_WORK INSTRUCTION:_ Copy out all the records exactly.

====== MATERIALS PROVIDED

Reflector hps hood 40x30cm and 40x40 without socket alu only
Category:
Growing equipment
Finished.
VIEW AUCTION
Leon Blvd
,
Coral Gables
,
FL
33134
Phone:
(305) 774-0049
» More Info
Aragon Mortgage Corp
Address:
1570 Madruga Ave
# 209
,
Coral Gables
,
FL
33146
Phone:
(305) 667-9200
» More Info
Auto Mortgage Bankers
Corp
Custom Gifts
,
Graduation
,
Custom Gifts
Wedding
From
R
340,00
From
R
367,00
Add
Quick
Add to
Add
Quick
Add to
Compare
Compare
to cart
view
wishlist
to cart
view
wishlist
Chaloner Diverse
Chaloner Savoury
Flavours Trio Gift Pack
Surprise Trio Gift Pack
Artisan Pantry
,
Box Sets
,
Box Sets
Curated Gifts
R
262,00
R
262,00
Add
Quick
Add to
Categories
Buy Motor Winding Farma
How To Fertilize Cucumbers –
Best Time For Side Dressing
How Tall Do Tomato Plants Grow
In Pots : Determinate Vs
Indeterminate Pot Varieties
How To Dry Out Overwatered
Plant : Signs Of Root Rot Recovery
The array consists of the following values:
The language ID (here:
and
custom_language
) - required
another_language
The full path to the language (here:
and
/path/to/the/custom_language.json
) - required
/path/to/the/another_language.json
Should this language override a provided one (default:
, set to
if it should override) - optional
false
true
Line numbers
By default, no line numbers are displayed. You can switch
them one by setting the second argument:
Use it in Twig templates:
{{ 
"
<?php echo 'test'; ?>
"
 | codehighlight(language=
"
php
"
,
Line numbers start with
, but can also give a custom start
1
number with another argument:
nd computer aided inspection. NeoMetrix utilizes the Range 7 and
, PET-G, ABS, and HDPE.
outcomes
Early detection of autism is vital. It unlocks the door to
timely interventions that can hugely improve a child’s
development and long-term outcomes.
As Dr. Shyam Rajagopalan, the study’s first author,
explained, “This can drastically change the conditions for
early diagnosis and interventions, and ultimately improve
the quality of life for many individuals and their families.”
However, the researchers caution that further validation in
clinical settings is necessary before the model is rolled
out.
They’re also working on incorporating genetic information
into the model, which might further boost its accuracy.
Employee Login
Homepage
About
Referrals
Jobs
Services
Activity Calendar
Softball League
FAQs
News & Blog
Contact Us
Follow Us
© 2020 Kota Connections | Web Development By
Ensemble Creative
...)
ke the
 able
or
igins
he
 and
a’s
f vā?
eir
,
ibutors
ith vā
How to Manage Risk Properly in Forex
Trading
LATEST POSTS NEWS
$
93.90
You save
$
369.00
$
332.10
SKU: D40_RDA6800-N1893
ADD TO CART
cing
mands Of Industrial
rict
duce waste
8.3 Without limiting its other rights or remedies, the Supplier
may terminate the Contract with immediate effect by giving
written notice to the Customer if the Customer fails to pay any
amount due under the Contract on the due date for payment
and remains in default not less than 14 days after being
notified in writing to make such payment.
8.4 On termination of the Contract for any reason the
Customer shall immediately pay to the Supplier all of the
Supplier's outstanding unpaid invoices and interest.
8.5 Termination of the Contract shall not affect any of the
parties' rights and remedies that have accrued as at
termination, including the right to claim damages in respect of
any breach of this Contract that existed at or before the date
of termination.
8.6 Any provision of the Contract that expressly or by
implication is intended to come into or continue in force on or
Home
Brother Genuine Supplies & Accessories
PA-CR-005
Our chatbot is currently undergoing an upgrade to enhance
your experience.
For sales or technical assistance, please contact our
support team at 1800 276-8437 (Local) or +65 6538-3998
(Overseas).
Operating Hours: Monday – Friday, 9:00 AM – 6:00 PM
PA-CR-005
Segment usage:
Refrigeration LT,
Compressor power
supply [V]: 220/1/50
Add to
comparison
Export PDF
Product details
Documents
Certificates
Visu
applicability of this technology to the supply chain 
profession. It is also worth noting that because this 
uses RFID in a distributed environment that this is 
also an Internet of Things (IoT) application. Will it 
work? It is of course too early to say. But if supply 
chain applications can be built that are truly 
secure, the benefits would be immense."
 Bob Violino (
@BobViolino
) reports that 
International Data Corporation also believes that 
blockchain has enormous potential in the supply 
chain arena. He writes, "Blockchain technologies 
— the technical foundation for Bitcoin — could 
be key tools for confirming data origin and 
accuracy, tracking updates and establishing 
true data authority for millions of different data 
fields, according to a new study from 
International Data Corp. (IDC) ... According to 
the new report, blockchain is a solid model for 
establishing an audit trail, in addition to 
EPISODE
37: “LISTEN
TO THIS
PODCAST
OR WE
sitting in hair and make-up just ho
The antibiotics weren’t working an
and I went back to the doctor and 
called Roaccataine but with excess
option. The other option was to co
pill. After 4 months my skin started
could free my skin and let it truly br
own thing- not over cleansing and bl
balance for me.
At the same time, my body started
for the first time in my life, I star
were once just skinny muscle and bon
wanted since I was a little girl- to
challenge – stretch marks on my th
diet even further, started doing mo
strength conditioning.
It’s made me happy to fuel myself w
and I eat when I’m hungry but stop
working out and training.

============

_RESULT FOR THIS TASK:_
Reflector hps hood 40x30cm and 40x40 without socket alu only
Category:
Growing equipment
Finished.
VIEW AUCTION
Leon Blvd
,
Coral Gables
,
FL
33134
Phone:
(305) 774-0049
» More Info
Aragon Mortgage Corp
Address:
1570 Madruga Ave
# 209
,
Coral Gables
,
FL
33146
Phone:
(305) 667-9200
» More Info
Auto Mortgage Bankers
Corp
Custom Gifts
,
Graduation
,
Custom Gifts
Wedding
From
R
340,00
From
R
367,00
Add
Quick
Add to
Add
Quick
Add to
Compare
Compare
to cart
view
wishlist
to cart
view
wishlist
Chaloner Diverse
Chaloner Savoury
Flavours Trio Gift Pack
Surprise Trio Gift Pack
Artisan Pantry
,
Box Sets
,
Box Sets
Curated Gifts
R
262,00
R
262,00
Add
Quick
Add to
Categories
Buy Motor Winding Farma
How To Fertilize Cucumbers –
Best Time For Side Dressing
How Tall Do Tomato Plants Grow
In Pots : Determinate Vs
Indeterminate Pot Varieties
How To Dry Out Overwatered
Plant : Signs Of Root Rot Recovery
The array consists of the following values:
The language ID (here:
and
custom_language
) - required
another_language
The full path to the language (here:
and
/path/to/the/custom_language.json
) - required
/path/to/the/another_language.json
Should this language override a provided one (default:
, set to
if it should override) - optional
false
true
Line numbers
By default, no line numbers are displayed. You can switch
them one by setting the second argument:
Use it in Twig templates:
{{ 
"
<?php echo 'test'; ?>
"
 | codehighlight(language=
"
php
"
,
Line numbers start with
, but can also give a custom start
1
number with another argument:
nd computer aided inspection. NeoMetrix utilizes the Range 7 and
, PET-G, ABS, and HDPE.
outcomes
Early detection of autism is vital. It unlocks the door to
timely interventions that can hugely improve a child’s
development and long-term outcomes.
As Dr. Shyam Rajagopalan, the study’s first author,
explained, “This can drastically change the conditions for
early diagnosis and interventions, and ultimately improve
the quality of life for many individuals and their families.”
However, the researchers caution that further validation in
clinical settings is necessary before the model is rolled
out.
They’re also working on incorporating genetic information
into the model, which might further boost its accuracy.
Employee Login
Homepage
About
Referrals
Jobs
Services
Activity Calendar
Softball League
FAQs
News & Blog
Contact Us
Follow Us
© 2020 Kota Connections | Web Development By
Ensemble Creative
...)
ke the
 able
or
igins
he
 and
a’s
f vā?
eir
,
ibutors
ith vā
How to Manage Risk Properly in Forex
Trading
LATEST POSTS NEWS
$
93.90
You save
$
369.00
$
332.10
SKU: D40_RDA6800-N1893
ADD TO CART
cing
mands Of Industrial
rict
duce waste
8.3 Without limiting its other rights or remedies, the Supplier
may terminate the Contract with immediate effect by giving
written notice to the Customer if the Customer fails to pay any
amount due under the Contract on the due date for payment
and remains in default not less than 14 days after being
notified in writing to make such payment.
8.4 On termination of the Contract for any reason the
Customer shall immediately pay to the Supplier all of the
Supplier's outstanding unpaid invoices and interest.
8.5 Termination of the Contract shall not affect any of the
parties' rights and remedies that have accrued as at
termination, including the right to claim damages in respect of
any breach of this Contract that existed at or before the date
of termination.
8.6 Any provision of the Contract that expressly or by
implication is intended to come into or continue in force on or
Home
Brother Genuine Supplies & Accessories
PA-CR-005
Our chatbot is currently undergoing an upgrade to enhance
your experience.
For sales or technical assistance, please contact our
support team at 1800 276-8437 (Local) or +65 6538-3998
(Overseas).
Operating Hours: Monday – Friday, 9:00 AM – 6:00 PM
PA-CR-005
Segment usage:
Refrigeration LT,
Compressor power
supply [V]: 220/1/50
Add to
comparison
Export PDF
Product details
Documents
Certificates
Visu
applicability of this technology to the supply chain 
profession. It is also worth noting that because this 
uses RFID in a distributed environment that this is 
also an Internet of Things (IoT) application. Will it 
work? It is of course too early to say. But if supply 
chain applications can be built that are truly 
secure, the benefits would be immense."
 Bob Violino (
@BobViolino
) reports that 
International Data Corporation also believes that 
blockchain has enormous potential in the supply 
chain arena. He writes, "Blockchain technologies 
— the technical foundation for Bitcoin — could 
be key tools for confirming data origin and 
accuracy, tracking updates and establishing 
true data authority for millions of different data 
fields, according to a new study from 
International Data Corp. (IDC) ... According to 
the new report, blockchain is a solid model for 
establishing an audit trail, in addition to 
EPISODE
37: “LISTEN
TO THIS
PODCAST
OR WE
sitting in hair and make-up just ho
The antibiotics weren’t working an
and I went back to the doctor and 
called Roaccataine but with excess
option. The other option was to co
pill. After 4 months my skin started
could free my skin and let it truly br
own thing- not over cleansing and bl
balance for me.
At the same time, my body started
for the first time in my life, I star
were once just skinny muscle and bon
wanted since I was a little girl- to
challenge – stretch marks on my th
diet even further, started doing mo
strength conditioning.
It’s made me happy to fuel myself w
and I eat when I’m hungry but stop
working out and training.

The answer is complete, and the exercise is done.